(RECORDS FOR THE EXERCISE)
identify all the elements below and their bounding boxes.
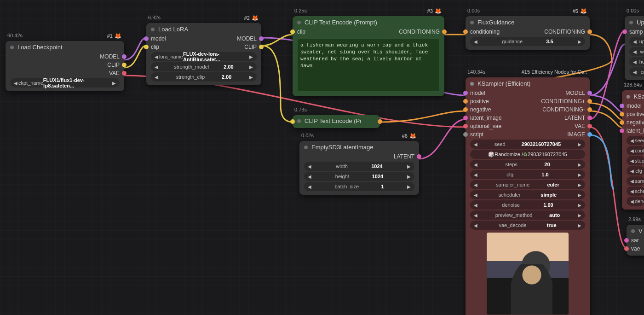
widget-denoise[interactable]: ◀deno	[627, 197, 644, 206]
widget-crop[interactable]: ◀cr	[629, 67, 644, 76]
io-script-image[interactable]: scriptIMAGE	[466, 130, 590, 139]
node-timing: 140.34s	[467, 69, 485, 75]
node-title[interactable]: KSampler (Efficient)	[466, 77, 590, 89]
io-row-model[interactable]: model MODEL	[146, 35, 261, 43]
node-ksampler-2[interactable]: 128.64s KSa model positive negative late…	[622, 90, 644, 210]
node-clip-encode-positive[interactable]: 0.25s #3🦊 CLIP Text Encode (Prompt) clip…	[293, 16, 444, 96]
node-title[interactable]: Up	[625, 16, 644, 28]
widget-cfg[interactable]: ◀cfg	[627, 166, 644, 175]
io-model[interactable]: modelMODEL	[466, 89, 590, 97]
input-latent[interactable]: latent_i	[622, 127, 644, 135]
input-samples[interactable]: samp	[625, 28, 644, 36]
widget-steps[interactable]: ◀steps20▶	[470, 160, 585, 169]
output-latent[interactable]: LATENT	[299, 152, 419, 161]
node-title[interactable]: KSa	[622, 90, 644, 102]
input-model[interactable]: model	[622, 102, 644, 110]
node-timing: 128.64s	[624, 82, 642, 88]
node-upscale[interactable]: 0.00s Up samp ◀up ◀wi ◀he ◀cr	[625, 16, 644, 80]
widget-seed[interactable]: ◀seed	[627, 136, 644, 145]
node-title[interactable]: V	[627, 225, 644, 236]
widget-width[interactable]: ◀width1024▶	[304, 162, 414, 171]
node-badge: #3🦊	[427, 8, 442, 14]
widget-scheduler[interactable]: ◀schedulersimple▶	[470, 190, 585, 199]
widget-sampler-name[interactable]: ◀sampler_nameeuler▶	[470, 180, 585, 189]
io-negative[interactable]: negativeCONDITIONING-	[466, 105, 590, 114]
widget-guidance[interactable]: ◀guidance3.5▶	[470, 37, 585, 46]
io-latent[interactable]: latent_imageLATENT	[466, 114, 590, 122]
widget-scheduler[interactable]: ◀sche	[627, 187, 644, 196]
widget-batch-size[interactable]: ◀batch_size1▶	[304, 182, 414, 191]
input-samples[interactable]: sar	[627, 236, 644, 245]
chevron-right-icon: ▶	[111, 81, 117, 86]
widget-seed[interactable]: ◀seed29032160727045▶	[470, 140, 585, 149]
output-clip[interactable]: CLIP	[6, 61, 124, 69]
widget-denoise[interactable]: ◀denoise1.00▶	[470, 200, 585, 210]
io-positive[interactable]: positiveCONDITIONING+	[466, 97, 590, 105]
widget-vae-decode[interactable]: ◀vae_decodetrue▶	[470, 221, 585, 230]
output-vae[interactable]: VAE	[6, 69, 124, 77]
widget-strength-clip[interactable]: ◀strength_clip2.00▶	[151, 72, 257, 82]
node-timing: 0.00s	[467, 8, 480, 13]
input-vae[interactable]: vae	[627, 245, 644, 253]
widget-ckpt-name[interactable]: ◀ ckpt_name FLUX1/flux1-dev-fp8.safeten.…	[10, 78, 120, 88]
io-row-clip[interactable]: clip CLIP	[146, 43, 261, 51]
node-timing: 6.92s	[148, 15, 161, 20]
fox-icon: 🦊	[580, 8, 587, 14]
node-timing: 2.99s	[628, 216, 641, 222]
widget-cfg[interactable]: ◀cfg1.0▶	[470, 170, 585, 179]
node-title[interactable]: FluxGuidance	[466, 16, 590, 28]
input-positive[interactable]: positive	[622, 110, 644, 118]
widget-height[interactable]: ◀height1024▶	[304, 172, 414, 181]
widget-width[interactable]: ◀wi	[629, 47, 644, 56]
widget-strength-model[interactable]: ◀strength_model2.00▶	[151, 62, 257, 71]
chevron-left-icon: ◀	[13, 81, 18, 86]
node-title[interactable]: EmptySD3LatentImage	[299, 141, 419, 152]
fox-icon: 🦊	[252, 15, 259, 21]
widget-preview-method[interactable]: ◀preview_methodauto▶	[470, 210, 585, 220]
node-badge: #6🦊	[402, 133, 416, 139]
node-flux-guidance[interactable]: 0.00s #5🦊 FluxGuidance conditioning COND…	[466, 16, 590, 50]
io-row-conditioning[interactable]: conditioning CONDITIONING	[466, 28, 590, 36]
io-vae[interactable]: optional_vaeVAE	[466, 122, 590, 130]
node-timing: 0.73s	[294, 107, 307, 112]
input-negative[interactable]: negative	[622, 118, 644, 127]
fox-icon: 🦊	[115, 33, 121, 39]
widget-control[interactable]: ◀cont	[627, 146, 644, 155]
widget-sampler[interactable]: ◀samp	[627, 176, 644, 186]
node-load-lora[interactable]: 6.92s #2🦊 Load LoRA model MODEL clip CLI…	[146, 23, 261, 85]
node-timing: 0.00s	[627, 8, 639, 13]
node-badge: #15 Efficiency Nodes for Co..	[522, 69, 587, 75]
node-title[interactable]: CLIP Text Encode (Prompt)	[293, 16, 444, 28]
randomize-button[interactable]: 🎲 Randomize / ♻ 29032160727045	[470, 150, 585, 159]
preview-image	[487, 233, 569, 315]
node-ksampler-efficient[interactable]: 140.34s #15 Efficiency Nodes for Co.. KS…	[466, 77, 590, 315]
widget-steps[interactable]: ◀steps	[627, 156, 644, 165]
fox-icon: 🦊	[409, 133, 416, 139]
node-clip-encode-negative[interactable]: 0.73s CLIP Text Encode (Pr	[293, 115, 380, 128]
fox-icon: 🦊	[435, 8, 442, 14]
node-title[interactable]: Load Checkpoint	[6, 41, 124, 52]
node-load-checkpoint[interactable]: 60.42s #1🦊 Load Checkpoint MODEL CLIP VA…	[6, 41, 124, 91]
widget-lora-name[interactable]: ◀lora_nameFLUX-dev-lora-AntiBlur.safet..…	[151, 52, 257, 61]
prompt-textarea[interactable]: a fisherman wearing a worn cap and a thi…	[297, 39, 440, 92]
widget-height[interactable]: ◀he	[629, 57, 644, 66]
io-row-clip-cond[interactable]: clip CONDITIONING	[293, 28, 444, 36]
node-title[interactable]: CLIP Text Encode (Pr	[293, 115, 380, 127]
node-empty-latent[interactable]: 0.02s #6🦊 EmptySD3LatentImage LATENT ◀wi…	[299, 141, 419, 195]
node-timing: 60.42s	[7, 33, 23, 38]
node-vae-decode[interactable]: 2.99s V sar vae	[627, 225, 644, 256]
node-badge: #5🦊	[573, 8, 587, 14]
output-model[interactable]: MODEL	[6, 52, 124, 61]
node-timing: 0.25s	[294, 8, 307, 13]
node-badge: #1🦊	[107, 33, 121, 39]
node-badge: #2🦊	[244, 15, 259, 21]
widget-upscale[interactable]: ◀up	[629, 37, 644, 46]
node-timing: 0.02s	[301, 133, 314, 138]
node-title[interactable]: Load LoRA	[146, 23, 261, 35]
(End RECORDS FOR THE EXERCISE)
AIM OF THE TASK
Retype the records in full. Do not carry over the images.

RESPONSE AREA
identify all the elements below and their bounding boxes.
widget-denoise[interactable]: ◀deno	[627, 197, 644, 206]
widget-crop[interactable]: ◀cr	[629, 67, 644, 76]
io-script-image[interactable]: scriptIMAGE	[466, 130, 590, 139]
node-timing: 140.34s	[467, 69, 485, 75]
node-title[interactable]: KSampler (Efficient)	[466, 77, 590, 89]
io-row-model[interactable]: model MODEL	[146, 35, 261, 43]
node-ksampler-2[interactable]: 128.64s KSa model positive negative late…	[622, 90, 644, 210]
node-clip-encode-positive[interactable]: 0.25s #3🦊 CLIP Text Encode (Prompt) clip…	[293, 16, 444, 96]
node-title[interactable]: Up	[625, 16, 644, 28]
widget-cfg[interactable]: ◀cfg	[627, 166, 644, 175]
io-model[interactable]: modelMODEL	[466, 89, 590, 97]
input-latent[interactable]: latent_i	[622, 127, 644, 135]
input-samples[interactable]: samp	[625, 28, 644, 36]
widget-steps[interactable]: ◀steps20▶	[470, 160, 585, 169]
output-latent[interactable]: LATENT	[299, 152, 419, 161]
node-title[interactable]: KSa	[622, 90, 644, 102]
input-model[interactable]: model	[622, 102, 644, 110]
node-timing: 128.64s	[624, 82, 642, 88]
node-upscale[interactable]: 0.00s Up samp ◀up ◀wi ◀he ◀cr	[625, 16, 644, 80]
widget-seed[interactable]: ◀seed	[627, 136, 644, 145]
node-title[interactable]: V	[627, 225, 644, 236]
widget-width[interactable]: ◀width1024▶	[304, 162, 414, 171]
node-badge: #3🦊	[427, 8, 442, 14]
widget-scheduler[interactable]: ◀schedulersimple▶	[470, 190, 585, 199]
widget-sampler-name[interactable]: ◀sampler_nameeuler▶	[470, 180, 585, 189]
io-negative[interactable]: negativeCONDITIONING-	[466, 105, 590, 114]
widget-guidance[interactable]: ◀guidance3.5▶	[470, 37, 585, 46]
io-latent[interactable]: latent_imageLATENT	[466, 114, 590, 122]
widget-scheduler[interactable]: ◀sche	[627, 187, 644, 196]
widget-batch-size[interactable]: ◀batch_size1▶	[304, 182, 414, 191]
input-samples[interactable]: sar	[627, 236, 644, 245]
chevron-right-icon: ▶	[111, 81, 117, 86]
widget-seed[interactable]: ◀seed29032160727045▶	[470, 140, 585, 149]
output-clip[interactable]: CLIP	[6, 61, 124, 69]
widget-denoise[interactable]: ◀denoise1.00▶	[470, 200, 585, 210]
io-positive[interactable]: positiveCONDITIONING+	[466, 97, 590, 105]
widget-vae-decode[interactable]: ◀vae_decodetrue▶	[470, 221, 585, 230]
output-vae[interactable]: VAE	[6, 69, 124, 77]
widget-strength-clip[interactable]: ◀strength_clip2.00▶	[151, 72, 257, 82]
node-timing: 0.00s	[467, 8, 480, 13]
input-vae[interactable]: vae	[627, 245, 644, 253]
widget-ckpt-name[interactable]: ◀ ckpt_name FLUX1/flux1-dev-fp8.safeten.…	[10, 78, 120, 88]
io-row-clip[interactable]: clip CLIP	[146, 43, 261, 51]
node-timing: 6.92s	[148, 15, 161, 20]
fox-icon: 🦊	[580, 8, 587, 14]
node-timing: 2.99s	[628, 216, 641, 222]
widget-cfg[interactable]: ◀cfg1.0▶	[470, 170, 585, 179]
node-title[interactable]: FluxGuidance	[466, 16, 590, 28]
input-positive[interactable]: positive	[622, 110, 644, 118]
widget-height[interactable]: ◀height1024▶	[304, 172, 414, 181]
widget-width[interactable]: ◀wi	[629, 47, 644, 56]
widget-strength-model[interactable]: ◀strength_model2.00▶	[151, 62, 257, 71]
chevron-left-icon: ◀	[13, 81, 18, 86]
node-title[interactable]: EmptySD3LatentImage	[299, 141, 419, 152]
fox-icon: 🦊	[252, 15, 259, 21]
widget-preview-method[interactable]: ◀preview_methodauto▶	[470, 210, 585, 220]
node-badge: #6🦊	[402, 133, 416, 139]
node-flux-guidance[interactable]: 0.00s #5🦊 FluxGuidance conditioning COND…	[466, 16, 590, 50]
io-row-conditioning[interactable]: conditioning CONDITIONING	[466, 28, 590, 36]
io-vae[interactable]: optional_vaeVAE	[466, 122, 590, 130]
node-timing: 0.73s	[294, 107, 307, 112]
input-negative[interactable]: negative	[622, 118, 644, 127]
fox-icon: 🦊	[115, 33, 121, 39]
widget-control[interactable]: ◀cont	[627, 146, 644, 155]
widget-sampler[interactable]: ◀samp	[627, 176, 644, 186]
node-load-lora[interactable]: 6.92s #2🦊 Load LoRA model MODEL clip CLI…	[146, 23, 261, 85]
node-timing: 0.00s	[627, 8, 639, 13]
node-badge: #15 Efficiency Nodes for Co..	[522, 69, 587, 75]
node-title[interactable]: CLIP Text Encode (Prompt)	[293, 16, 444, 28]
randomize-button[interactable]: 🎲 Randomize / ♻ 29032160727045	[470, 150, 585, 159]
preview-image	[487, 233, 569, 315]
node-ksampler-efficient[interactable]: 140.34s #15 Efficiency Nodes for Co.. KS…	[466, 77, 590, 315]
widget-steps[interactable]: ◀steps	[627, 156, 644, 165]
fox-icon: 🦊	[409, 133, 416, 139]
node-clip-encode-negative[interactable]: 0.73s CLIP Text Encode (Pr	[293, 115, 380, 128]
fox-icon: 🦊	[435, 8, 442, 14]
node-title[interactable]: Load Checkpoint	[6, 41, 124, 52]
node-load-checkpoint[interactable]: 60.42s #1🦊 Load Checkpoint MODEL CLIP VA…	[6, 41, 124, 91]
widget-lora-name[interactable]: ◀lora_nameFLUX-dev-lora-AntiBlur.safet..…	[151, 52, 257, 61]
prompt-textarea[interactable]: a fisherman wearing a worn cap and a thi…	[297, 39, 440, 92]
widget-height[interactable]: ◀he	[629, 57, 644, 66]
io-row-clip-cond[interactable]: clip CONDITIONING	[293, 28, 444, 36]
node-title[interactable]: CLIP Text Encode (Pr	[293, 115, 380, 127]
node-empty-latent[interactable]: 0.02s #6🦊 EmptySD3LatentImage LATENT ◀wi…	[299, 141, 419, 195]
node-timing: 60.42s	[7, 33, 23, 38]
node-vae-decode[interactable]: 2.99s V sar vae	[627, 225, 644, 256]
node-badge: #5🦊	[573, 8, 587, 14]
output-model[interactable]: MODEL	[6, 52, 124, 61]
node-timing: 0.25s	[294, 8, 307, 13]
node-badge: #1🦊	[107, 33, 121, 39]
node-badge: #2🦊	[244, 15, 259, 21]
widget-upscale[interactable]: ◀up	[629, 37, 644, 46]
node-timing: 0.02s	[301, 133, 314, 138]
node-title[interactable]: Load LoRA	[146, 23, 261, 35]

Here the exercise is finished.